What you have to do: First find the line with "About (271, 1855)" in the entries below, then set down exactly every line through the line with "朝日新聞、新潟日報で議員のなり手不足に関するインタビューが掲載されました… (646, 2261)", that line included.

(Stored items)
§ §

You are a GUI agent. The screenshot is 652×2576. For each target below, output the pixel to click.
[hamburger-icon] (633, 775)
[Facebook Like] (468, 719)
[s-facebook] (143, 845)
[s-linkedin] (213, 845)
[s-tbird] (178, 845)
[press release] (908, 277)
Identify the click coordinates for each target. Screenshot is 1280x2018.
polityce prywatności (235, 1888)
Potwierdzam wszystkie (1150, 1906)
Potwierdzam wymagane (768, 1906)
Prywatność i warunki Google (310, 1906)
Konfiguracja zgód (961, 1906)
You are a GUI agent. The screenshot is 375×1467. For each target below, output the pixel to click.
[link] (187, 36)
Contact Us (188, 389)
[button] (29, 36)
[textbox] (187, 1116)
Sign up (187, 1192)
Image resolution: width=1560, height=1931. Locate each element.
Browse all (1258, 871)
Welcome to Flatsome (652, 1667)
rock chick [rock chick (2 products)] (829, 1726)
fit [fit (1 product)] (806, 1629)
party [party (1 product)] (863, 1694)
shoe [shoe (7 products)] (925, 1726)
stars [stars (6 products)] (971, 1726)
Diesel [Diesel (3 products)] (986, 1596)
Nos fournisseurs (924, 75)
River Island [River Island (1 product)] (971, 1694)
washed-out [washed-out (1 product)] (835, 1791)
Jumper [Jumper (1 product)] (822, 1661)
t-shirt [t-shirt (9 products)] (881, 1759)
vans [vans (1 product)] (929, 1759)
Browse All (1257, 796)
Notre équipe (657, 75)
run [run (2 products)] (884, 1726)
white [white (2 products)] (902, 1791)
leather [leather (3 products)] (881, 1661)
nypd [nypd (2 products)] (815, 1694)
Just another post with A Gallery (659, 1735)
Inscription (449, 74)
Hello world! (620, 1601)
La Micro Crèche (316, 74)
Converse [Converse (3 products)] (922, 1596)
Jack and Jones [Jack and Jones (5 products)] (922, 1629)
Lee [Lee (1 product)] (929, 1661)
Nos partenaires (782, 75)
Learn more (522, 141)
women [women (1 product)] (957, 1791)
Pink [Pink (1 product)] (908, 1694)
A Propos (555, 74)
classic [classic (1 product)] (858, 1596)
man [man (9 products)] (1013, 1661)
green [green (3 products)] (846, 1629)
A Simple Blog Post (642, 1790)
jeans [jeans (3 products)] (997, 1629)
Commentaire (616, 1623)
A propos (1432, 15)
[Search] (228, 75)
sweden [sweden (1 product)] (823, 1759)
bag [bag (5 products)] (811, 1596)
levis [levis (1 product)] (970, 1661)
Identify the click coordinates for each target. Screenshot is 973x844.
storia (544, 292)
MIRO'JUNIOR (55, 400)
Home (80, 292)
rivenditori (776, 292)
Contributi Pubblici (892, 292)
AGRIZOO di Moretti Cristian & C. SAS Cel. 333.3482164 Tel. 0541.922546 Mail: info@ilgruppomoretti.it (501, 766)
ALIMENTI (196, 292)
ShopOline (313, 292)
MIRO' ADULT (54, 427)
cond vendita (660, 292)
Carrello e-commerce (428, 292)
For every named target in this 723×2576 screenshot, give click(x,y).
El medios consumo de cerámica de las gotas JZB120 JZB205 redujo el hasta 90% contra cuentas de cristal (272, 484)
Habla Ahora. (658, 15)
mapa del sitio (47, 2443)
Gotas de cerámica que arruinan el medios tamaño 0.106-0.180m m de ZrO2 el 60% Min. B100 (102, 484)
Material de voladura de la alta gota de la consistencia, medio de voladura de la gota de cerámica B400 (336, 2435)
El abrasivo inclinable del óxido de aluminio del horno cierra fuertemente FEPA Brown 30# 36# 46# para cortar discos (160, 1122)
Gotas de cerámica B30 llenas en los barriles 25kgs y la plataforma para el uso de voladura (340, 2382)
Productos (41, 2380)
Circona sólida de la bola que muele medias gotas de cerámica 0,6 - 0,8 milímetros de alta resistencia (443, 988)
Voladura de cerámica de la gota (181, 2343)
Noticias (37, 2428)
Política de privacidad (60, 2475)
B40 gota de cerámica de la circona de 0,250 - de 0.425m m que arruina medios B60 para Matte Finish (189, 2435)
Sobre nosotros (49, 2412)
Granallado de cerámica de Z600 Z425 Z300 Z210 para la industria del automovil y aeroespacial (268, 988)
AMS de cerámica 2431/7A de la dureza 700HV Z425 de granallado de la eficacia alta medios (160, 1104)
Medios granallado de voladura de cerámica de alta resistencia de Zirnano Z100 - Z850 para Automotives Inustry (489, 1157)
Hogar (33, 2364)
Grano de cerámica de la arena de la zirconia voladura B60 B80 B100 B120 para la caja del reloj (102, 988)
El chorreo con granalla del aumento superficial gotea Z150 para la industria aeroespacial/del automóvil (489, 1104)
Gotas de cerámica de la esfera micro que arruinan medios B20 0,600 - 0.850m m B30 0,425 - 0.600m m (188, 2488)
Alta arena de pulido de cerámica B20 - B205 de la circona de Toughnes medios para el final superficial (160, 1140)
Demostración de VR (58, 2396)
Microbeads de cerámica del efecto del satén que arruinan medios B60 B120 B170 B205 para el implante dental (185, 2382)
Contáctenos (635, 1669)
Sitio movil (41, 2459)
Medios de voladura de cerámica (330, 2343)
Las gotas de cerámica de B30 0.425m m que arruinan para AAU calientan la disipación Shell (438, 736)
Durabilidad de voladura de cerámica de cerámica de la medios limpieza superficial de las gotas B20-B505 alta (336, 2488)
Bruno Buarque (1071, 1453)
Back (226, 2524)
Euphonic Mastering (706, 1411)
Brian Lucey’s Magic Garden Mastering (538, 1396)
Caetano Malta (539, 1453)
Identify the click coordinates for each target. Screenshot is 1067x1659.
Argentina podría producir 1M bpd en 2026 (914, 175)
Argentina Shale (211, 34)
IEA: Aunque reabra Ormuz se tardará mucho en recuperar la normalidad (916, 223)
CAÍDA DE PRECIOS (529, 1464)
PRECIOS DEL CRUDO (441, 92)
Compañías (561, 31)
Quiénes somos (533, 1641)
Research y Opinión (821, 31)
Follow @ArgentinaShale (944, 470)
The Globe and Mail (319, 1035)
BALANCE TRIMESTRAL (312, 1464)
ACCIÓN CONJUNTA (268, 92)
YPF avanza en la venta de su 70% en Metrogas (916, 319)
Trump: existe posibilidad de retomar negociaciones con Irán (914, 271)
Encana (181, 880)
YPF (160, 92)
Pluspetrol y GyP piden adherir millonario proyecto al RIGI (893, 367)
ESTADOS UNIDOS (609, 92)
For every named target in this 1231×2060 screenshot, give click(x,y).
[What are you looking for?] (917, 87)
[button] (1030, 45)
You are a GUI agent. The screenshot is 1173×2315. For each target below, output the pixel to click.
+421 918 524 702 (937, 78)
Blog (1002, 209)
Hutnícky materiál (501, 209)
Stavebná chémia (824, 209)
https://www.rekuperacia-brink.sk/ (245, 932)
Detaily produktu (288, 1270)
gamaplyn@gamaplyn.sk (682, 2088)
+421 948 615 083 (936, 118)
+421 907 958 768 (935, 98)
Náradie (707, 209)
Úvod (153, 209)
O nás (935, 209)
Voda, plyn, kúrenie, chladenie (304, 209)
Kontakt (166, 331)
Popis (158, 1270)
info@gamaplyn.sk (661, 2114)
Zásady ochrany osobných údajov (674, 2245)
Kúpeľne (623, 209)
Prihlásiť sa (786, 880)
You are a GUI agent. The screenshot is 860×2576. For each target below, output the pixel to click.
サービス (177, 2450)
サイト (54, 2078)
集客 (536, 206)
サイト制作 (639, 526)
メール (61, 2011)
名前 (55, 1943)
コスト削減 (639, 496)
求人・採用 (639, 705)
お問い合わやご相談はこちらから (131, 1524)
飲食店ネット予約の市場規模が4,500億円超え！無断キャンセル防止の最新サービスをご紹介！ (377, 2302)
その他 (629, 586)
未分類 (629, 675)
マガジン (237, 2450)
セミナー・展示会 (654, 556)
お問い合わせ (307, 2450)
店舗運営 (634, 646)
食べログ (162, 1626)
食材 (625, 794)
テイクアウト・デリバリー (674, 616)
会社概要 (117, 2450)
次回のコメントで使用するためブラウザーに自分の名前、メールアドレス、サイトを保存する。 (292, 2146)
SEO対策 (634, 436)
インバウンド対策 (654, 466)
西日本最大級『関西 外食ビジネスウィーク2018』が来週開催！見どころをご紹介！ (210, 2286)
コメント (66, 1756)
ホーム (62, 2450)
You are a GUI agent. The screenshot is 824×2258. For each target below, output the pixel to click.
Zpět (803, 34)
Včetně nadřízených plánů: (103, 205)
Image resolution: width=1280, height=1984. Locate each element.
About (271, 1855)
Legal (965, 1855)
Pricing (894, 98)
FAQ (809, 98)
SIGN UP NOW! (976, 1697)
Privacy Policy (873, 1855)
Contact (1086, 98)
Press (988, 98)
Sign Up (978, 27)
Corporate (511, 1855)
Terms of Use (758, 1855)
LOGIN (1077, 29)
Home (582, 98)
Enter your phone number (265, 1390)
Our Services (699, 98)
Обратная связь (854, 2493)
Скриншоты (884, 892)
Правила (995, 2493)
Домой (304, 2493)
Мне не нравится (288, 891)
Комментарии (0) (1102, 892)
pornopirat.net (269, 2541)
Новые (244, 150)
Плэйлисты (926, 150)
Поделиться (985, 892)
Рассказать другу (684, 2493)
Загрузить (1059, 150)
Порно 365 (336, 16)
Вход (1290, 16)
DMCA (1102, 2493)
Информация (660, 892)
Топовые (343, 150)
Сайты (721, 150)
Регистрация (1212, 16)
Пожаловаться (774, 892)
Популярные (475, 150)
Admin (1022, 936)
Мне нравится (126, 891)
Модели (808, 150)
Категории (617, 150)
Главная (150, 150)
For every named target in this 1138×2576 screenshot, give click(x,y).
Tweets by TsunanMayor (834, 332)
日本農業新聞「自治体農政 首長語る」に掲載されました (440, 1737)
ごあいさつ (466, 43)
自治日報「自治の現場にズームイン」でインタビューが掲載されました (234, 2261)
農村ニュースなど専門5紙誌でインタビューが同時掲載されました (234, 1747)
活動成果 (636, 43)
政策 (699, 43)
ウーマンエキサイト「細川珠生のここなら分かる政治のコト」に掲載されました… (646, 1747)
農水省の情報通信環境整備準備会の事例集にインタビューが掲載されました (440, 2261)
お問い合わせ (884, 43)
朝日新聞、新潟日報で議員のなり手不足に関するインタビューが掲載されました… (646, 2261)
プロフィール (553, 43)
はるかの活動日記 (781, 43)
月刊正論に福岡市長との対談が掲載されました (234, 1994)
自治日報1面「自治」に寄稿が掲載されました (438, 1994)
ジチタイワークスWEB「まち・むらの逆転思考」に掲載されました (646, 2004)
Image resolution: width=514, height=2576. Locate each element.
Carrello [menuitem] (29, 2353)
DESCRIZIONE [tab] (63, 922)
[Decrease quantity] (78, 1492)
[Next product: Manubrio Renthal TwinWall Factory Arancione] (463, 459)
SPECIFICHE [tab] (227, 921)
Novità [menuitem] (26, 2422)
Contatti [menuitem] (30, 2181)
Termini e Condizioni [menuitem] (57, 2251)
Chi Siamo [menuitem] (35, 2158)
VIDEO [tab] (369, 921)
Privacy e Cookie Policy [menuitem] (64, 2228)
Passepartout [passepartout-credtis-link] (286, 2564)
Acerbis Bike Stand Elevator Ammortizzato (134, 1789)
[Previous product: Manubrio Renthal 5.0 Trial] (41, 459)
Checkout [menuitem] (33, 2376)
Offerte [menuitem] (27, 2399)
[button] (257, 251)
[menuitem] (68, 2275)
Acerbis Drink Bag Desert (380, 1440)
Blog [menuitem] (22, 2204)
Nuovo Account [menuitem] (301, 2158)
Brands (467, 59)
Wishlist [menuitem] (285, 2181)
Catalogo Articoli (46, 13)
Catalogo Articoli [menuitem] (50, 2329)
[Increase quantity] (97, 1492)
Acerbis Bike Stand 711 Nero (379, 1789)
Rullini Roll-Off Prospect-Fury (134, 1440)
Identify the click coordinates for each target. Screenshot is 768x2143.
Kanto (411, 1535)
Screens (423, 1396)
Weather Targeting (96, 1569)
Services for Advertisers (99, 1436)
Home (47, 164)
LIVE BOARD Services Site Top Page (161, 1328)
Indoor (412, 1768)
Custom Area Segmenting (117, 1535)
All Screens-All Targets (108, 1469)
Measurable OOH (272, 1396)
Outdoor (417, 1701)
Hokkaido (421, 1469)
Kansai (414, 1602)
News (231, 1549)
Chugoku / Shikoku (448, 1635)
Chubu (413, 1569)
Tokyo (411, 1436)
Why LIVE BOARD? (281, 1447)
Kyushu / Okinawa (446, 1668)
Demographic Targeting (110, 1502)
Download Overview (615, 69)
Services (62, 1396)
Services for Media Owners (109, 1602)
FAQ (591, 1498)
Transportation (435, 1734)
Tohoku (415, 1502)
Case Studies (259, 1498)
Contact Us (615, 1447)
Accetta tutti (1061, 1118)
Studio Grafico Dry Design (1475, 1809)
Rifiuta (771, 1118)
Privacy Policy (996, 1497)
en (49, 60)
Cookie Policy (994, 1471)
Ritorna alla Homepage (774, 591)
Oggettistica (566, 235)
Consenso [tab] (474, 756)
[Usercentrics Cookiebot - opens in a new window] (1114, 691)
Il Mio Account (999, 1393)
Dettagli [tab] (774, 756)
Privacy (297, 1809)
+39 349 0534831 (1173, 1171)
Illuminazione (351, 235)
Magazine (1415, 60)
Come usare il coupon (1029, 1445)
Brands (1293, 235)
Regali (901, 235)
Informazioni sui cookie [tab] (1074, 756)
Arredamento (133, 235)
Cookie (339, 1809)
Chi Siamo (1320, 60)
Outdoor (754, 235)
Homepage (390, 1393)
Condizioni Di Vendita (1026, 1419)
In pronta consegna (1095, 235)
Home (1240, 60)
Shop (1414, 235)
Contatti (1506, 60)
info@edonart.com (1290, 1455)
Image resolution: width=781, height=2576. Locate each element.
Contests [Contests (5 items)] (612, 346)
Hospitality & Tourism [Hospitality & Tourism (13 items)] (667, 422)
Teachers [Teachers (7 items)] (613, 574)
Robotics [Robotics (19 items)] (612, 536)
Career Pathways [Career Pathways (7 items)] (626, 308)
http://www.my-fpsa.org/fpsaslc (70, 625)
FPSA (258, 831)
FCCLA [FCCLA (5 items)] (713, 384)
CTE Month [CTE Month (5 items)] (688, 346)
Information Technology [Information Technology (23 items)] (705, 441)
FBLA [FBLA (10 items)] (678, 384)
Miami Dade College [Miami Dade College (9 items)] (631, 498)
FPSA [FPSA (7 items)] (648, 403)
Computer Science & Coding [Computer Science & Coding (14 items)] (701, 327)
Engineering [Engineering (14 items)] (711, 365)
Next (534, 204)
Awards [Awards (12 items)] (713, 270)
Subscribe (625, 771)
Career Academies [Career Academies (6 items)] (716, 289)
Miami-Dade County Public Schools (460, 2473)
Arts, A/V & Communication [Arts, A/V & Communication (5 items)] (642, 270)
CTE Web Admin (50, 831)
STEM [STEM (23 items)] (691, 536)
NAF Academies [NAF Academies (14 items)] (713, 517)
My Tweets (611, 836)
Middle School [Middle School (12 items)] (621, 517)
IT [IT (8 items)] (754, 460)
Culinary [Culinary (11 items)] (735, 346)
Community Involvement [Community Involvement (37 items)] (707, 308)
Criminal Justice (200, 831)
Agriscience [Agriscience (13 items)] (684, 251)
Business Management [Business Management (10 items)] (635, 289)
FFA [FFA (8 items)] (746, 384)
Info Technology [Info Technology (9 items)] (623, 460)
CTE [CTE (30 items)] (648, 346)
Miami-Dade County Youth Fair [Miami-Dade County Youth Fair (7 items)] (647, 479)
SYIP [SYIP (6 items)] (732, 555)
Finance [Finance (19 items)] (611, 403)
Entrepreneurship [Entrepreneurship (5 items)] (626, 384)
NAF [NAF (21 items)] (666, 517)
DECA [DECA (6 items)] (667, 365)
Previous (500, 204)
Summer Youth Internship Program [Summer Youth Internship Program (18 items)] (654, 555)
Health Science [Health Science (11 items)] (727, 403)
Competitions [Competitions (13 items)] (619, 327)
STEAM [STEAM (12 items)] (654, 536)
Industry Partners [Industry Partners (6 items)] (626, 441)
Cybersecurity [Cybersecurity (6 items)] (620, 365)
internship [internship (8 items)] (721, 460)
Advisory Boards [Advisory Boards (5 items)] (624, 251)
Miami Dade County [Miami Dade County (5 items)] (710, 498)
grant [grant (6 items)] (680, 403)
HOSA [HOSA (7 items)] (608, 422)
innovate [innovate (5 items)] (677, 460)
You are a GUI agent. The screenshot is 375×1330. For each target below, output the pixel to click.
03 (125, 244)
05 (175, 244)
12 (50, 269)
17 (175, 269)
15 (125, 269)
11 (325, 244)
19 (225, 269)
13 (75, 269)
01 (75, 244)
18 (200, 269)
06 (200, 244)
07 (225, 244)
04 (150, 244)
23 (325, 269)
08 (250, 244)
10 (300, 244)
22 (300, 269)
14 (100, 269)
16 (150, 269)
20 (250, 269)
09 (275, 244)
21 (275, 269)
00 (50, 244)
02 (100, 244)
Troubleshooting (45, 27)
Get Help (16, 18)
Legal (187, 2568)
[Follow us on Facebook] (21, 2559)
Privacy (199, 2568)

§ §

Response to this exercise:
About (271, 1855)
Legal (965, 1855)
Pricing (894, 98)
FAQ (809, 98)
SIGN UP NOW! (976, 1697)
Privacy Policy (873, 1855)
Contact (1086, 98)
Press (988, 98)
Sign Up (978, 27)
Corporate (511, 1855)
Terms of Use (758, 1855)
LOGIN (1077, 29)
Home (582, 98)
Enter your phone number (265, 1390)
Our Services (699, 98)
Обратная связь (854, 2493)
Скриншоты (884, 892)
Правила (995, 2493)
Домой (304, 2493)
Мне не нравится (288, 891)
Комментарии (0) (1102, 892)
pornopirat.net (269, 2541)
Новые (244, 150)
Плэйлисты (926, 150)
Поделиться (985, 892)
Рассказать другу (684, 2493)
Загрузить (1059, 150)
Порно 365 (336, 16)
Вход (1290, 16)
DMCA (1102, 2493)
Информация (660, 892)
Топовые (343, 150)
Сайты (721, 150)
Регистрация (1212, 16)
Пожаловаться (774, 892)
Популярные (475, 150)
Admin (1022, 936)
Мне нравится (126, 891)
Модели (808, 150)
Категории (617, 150)
Главная (150, 150)
For every named target in this 1138×2576 screenshot, give click(x,y).
Tweets by TsunanMayor (834, 332)
日本農業新聞「自治体農政 首長語る」に掲載されました (440, 1737)
ごあいさつ (466, 43)
自治日報「自治の現場にズームイン」でインタビューが掲載されました (234, 2261)
農村ニュースなど専門5紙誌でインタビューが同時掲載されました (234, 1747)
活動成果 (636, 43)
政策 (699, 43)
ウーマンエキサイト「細川珠生のここなら分かる政治のコト」に掲載されました… (646, 1747)
農水省の情報通信環境整備準備会の事例集にインタビューが掲載されました (440, 2261)
お問い合わせ (884, 43)
朝日新聞、新潟日報で議員のなり手不足に関するインタビューが掲載されました… (646, 2261)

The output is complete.